The editor of the UK edition of Vogue magazine is the latest to fire a broadside in the debate over thick and thin in the fashion industry.
She’s joining critics who think the industry is fueling an epidemic of anorexia by demanding that models fit into “size zero” dresses.
Curiously, American Vogue Editor Anna Wintour, who is far more influential, has been silent on the issue.
But in a highly unusual letter sent to a number of top European fashion houses, UK Editor Alexandra Shulman accuses designers of making magazines hire models with “jutting bones and no breasts or hips” by supplying them with “minuscule” garments for their photo shoots.
UK Vogue is now frequently “retouching” photographs to make models look larger, according to the letter, obtained by the Times of London.
“We have now reached the point where many of the sample sizes don’t comfortably fit even the established star models,” Shulman wrote to some of the biggest names in the business including, Karl Lagerfeld, John Galliano and fellow designers at Prada, Versace, Yves Saint Laurent and Balen-ciaga.
Her letter follows on the heels of the deaths of three models from complications relating to malnutrition, and the decision of leading fashion shows to ban size-zero models.
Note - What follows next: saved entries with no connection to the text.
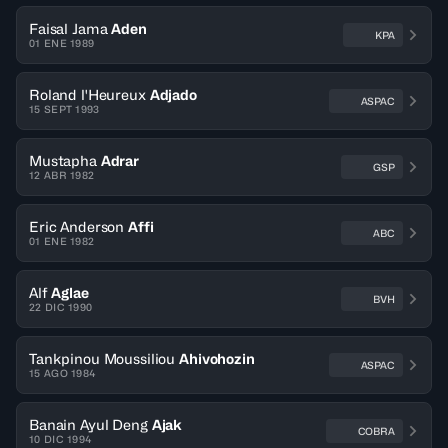
Faisal Jama
Aden
KPA
01 ENE 1989
Roland l'Heureux
Adjado
ASPAC
15 SEPT 1993
Mustapha
Adrar
GSP
12 ABR 1982
Eric Anderson
Affi
ABC
01 ENE 1982
Alf
Aglae
BVH
22 DIC 1990
Tankpinou Moussiliou
Ahivohozin
ASPAC
15 AGO 1984
Banain Ayul Deng
Ajak
COBRA
10 DIC 1994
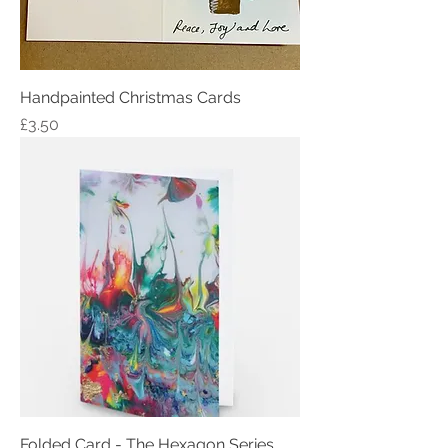
Handpainted Christmas Cards
Price
£3.50
Folded Card - The Hexagon Series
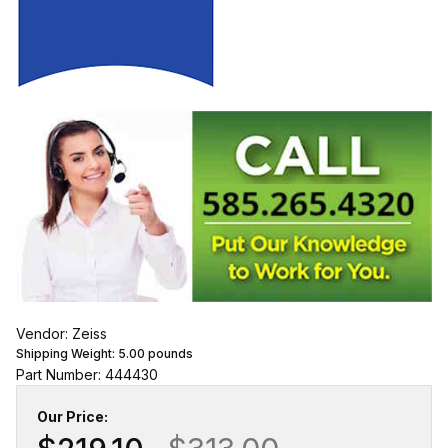
Vendor: Zeiss
Shipping Weight:
5.00
pounds
Part Number: 444430
Our Price:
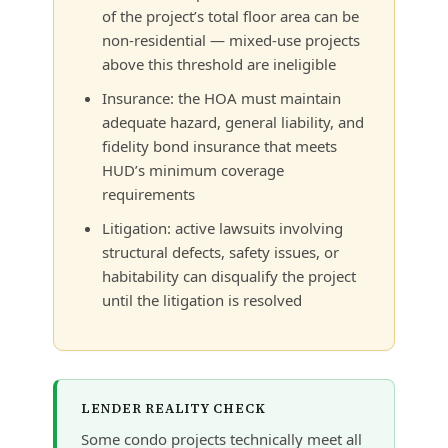
of the project’s total floor area can be
non-residential — mixed-use projects
above this threshold are ineligible
Insurance: the HOA must maintain
adequate hazard, general liability, and
fidelity bond insurance that meets
HUD’s minimum coverage
requirements
Litigation: active lawsuits involving
structural defects, safety issues, or
habitability can disqualify the project
until the litigation is resolved
LENDER REALITY CHECK
Some condo projects technically meet all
But many top fashion industry figures do not share her point of view.
Heidi Klum, who was featured in a nude photo spread in the March 2009 issue of German GQ, was called “too fat” to be a supermodel by a top German designer and modeling agency head, and legendary fashion designer Karl Lagerfeld dismissed her as a nobody.

German designer Wolfgang Joop said Klum, 36, was “too fat” to be a supermodel. Joop, 64, is well known in Europe and Germany and is a judge on Germany television’s Next Top Model. Klum has hosted the show for the past three seasons in Germany.
Last June, supermodel Karolina Kurkova was blasted in the Brazilian press for being “too fat” to walk the runway at the Cia Maritima show during Sao Paulo Fashion Week.

When Kurkova strutted the catwalk in a bikini looking like she had gained a couple of pounds, a local newspaper skewered the leggy 5’11″ Czech for having noticeable fat on her back and butt. The report touched off an international firestorm.
Shulman claims that the clothes created by designers for catwalk shows and subsequently sent to magazines for use in their photo shoots leave editors with no choice but to hire models that fit the clothes, or fail to cover the latest collections from the leading designers.
Supermodel Erin O’Connor called the stand by the editor of Britain’s most prominent fashion magazine as “a huge breakthrough”
“The fact that Alexandra Shulman with her enormous influence has opened this conversation means that it will have a huge impact,” she said. “It has . . . made it compulsorily relevant that we address this now,” she told the Times.
Actress Kate Winslet also faced a backlash in her home country of Great Britain because she had lost weight and gone “Hollywood.” In England, Kate’s big appeal was her “normalcy,” wrote Liz Jones in the London Daily Mail.
Kate’s appeal in Britain was her slightly plump figure, her rounded curves and her accepting attitude about who she was and what she looked like.
But recently a new Kate emerged, probably best illustrated by her recent photo spread in Vanity Fair magazine. Winslet, 33, debuted a more svelte figure, lean and hungry looking and about as far from the frumpy English matron as she could get. And that’s what apparently set off the recriminations.
Actress Lindsay Lohan was the latest to set off alarms over a drastic weight change. She appeared model thin at New York Fashion Week in February and raised concerns that her health might be in jeopardy.
Producers on her latest movie told her to gain weight, because her character in the movie is supposed to look “normal.”
Shulman’s letter is being hailed in Britain as a turning point in the debate over model. One UK fashion industry executive called it “an encouraging sign” from one of the industry’s “leading lights.”
American Vogue fashion editor Anna Wintour, who is immensely more influential, could probably spark real change in the industry, if she were to speak up. Yet she remains awkwardly silent.